Brunswick Introduction

Brunswick Records: A Discography of Recordings, 1916-1931, compiled by Ross Laird.

The Brunswick label—which was to become one of the major labels of the 1920s, rivaling the much longer established Victor and Columbia—was first produced by Brunswick-Balke-Collender Co. in 1916 for sale only in the Canadian market. These discs were vertical-cut recordings and their very limited distribution means that they are extremely rare today.

The first Brunswick records distributed in the United States were not released until January 1920. These (and all subsequent Brunswick records) were lateral-cut recordings. Despite Brunswick's late entry into the record business, the label was highly successful and within three years it was firmly among the majors in terms of sales.

Many of the early popular recordings were made by artists who recorded widely for many labels, but there were several important dance orchestras under contract to Brunswick, including Isham Jones' Orchestra, The Oriole Orchestra, Abe Lyman's Ambassador Hotel Orchestra and Ray Miller and His Orchestra. Marion Harris and The Brox Sisters were early highlights of the popular vocal catalog and a small but influential classical catalog featured Florence Easton, Mario Chamlee, Tino Pattiera, Marie Morrisey, Giuseppe Danise, Claire Dux, Sigrid Onegin, Maria Ivogun, Karin Branzell, Elisabeth Rethberg, Giacomo Lauri-Volpi, Michael Bohnen, John Charles Thomas, Fredrich Schorr and such instrumentalists as Willem Willeke, Leopold Godowsky, Bronislaw Huberman, Max Rosen, Elly Ney and Josef Hofman.

Building on a solid basis of repertoire and artists, the record division was assisted in penetration of the market by the company's range of phonographs, an energetic in-house publicity machine and a willingness to utilize new developments such as radio. By 1923 Brunswick was the third largest record manufacturer in America.

In July/August 1923 Brunswick carried out the first of many field recording expeditions to the West Coast, visiting Los Angeles, San Francisco, Seattle and Portland before swinging back to New York via Chicago. Although very few issued recordings resulted from the Chicago part of this first field recording expedition, further recordings were made in that location on a regular basis beginning in January 1924 and in Los Angeles beginning in May 1924. In October 1924 Cleveland and St. Louis were also the sites of further recordings. Most of these locations joined New York as regular recording locations over the next four years, but permanent recording studios were not established in Chicago and Los Angeles until later in the 1920s.

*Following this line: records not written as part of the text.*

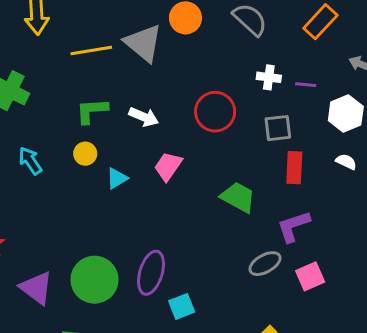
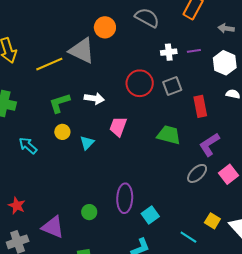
gray square: (278, 128) -> (172, 86), moved
green circle: (94, 280) -> (89, 212), size x0.5

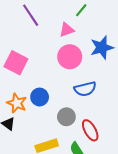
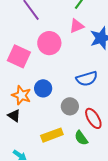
pink triangle: (67, 30) -> (77, 26), moved
pink circle: (70, 57) -> (49, 43), moved

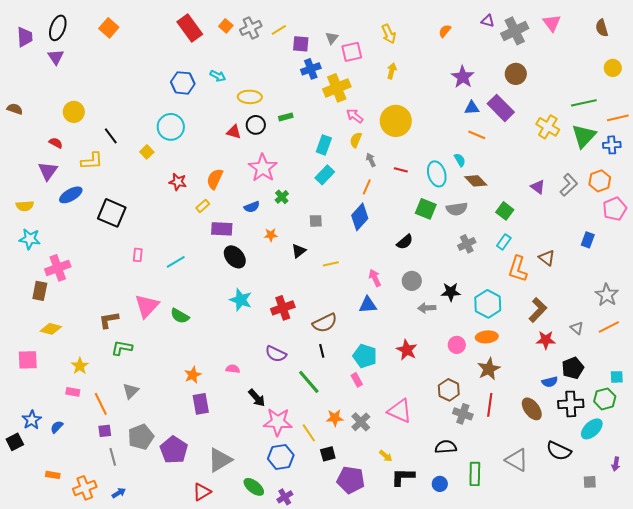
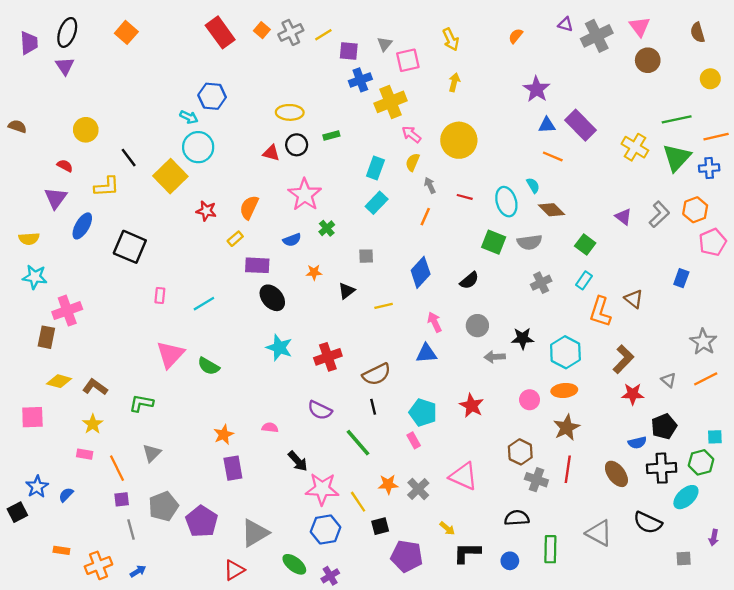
brown circle: (516, 74) -> (648, 60), moved
cyan arrow: (218, 76) -> (189, 117), moved
yellow square: (147, 152) -> (170, 176), size x2.0
blue ellipse: (71, 195) -> (82, 226), turned -30
blue diamond: (360, 217) -> (421, 272), moved
brown L-shape: (109, 320) -> (95, 387), moved, turned 45

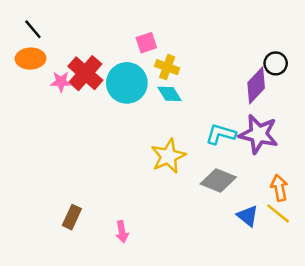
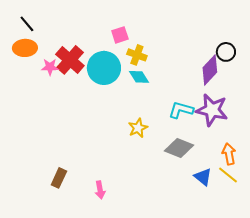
yellow star: (168, 156) -> (138, 128), size x0.7

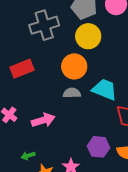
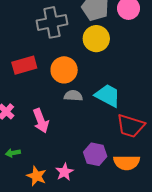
orange circle: (74, 66) -> (64, 70), moved
pink arrow: (43, 120) -> (41, 121), turned 80
green arrow: (28, 156) -> (13, 153), moved

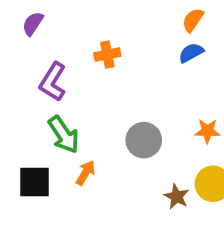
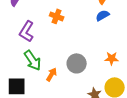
orange cross: (107, 55) -> (57, 16), turned 32
orange arrow: (86, 173) -> (52, 74), moved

On November 29, 1924 the Brunswick-Balke-Collender Co. acquired the Vocalion label. This acquisition further strengthened Brunswick's position as a record producer and by 1925 Brunswick was briefly in a position to challenge even Victor for dominance. In December 1924 a new master series was established for recordings intended for the Vocalion catalog (and some earlier Brunswick recordings were allocated master numbers in this series when they were selected for re-release on Vocalion). A few Vocalion artists (such as Ben Berni·and His Orchestra) were moved across to the Brunswick label.

During the mid-1920s the Brunswick roster of recording artists grew in number and included such well-known names as AI Jolson, the Mound City Blue Blowers, Ohman and Arden, Frank Munn, Elizabeth Lennox, Nick Lucas, Morton Downey, Vernon Dalhart, Wendell Hall, Esther Walker, Ben Bernie and His Orchestra, Vincent Lopez and His Orchestra, Lee Sims, The Yacht Club Boys, Red Nichols and His Five Pennies and many others in the popular music field. The classical artist list had also been expanded to include such as Mauritz Melchior, Richard Bonelli, Albert Spalding, Kathryn Meisle, Rosa Raisa, Giacomo Rimini, Walter Gieseking, the Minneapolis Symphony Orchestra, The Cleveland Orchestra, and the New York Philharmonic Orchestra.

In October 1925 Brunswick began a sales campaign to promote its new electric recordings and the Brunswick Panatrope, which had been developed to play the new process records.

In 1926 a race record division was formed headed by the young Jack Kapp. The initial releases were on the Vocalion label and the artists featured included King Oliver's Dixie Syncopators, Viola McCoy, Rosa Henderson, Jelly Roll Morton, Alberta Hunter, Rev. J. M. Gates, Duke Ellington, Furry Lewis and many others. The Brunswick race series was not introduced until 1927 and it featured such artists as Clarence Williams, The Five Harmaniacs, Bill Brown and His Brownies, Johnny Dodds, Lionel Belasco's Orchestra, "Banjo" Ikey Robinson and Jabbo Smith.

Country music was also a major area of recording activity from 1927, and both Vocalion and Brunswick had specific series devoted to what was then known as hillbilly music. In the Brunswick "Dixie" series featured artists included Vernon Dalhart, AI Hopkins, McFarland and Gardner, Uncle Dave Macon, "Dock" Boggs, Dyke's Magic City Trio, Buell Kazee, Frank and James McCravy among others. The Vocalion 5000 series featured Uncle Dave Macon, Am Stewart, Sid Harkreader, George Reneau, Charlie Oaks, Vernon Dalhart, Sam McGee and other pioneering performers.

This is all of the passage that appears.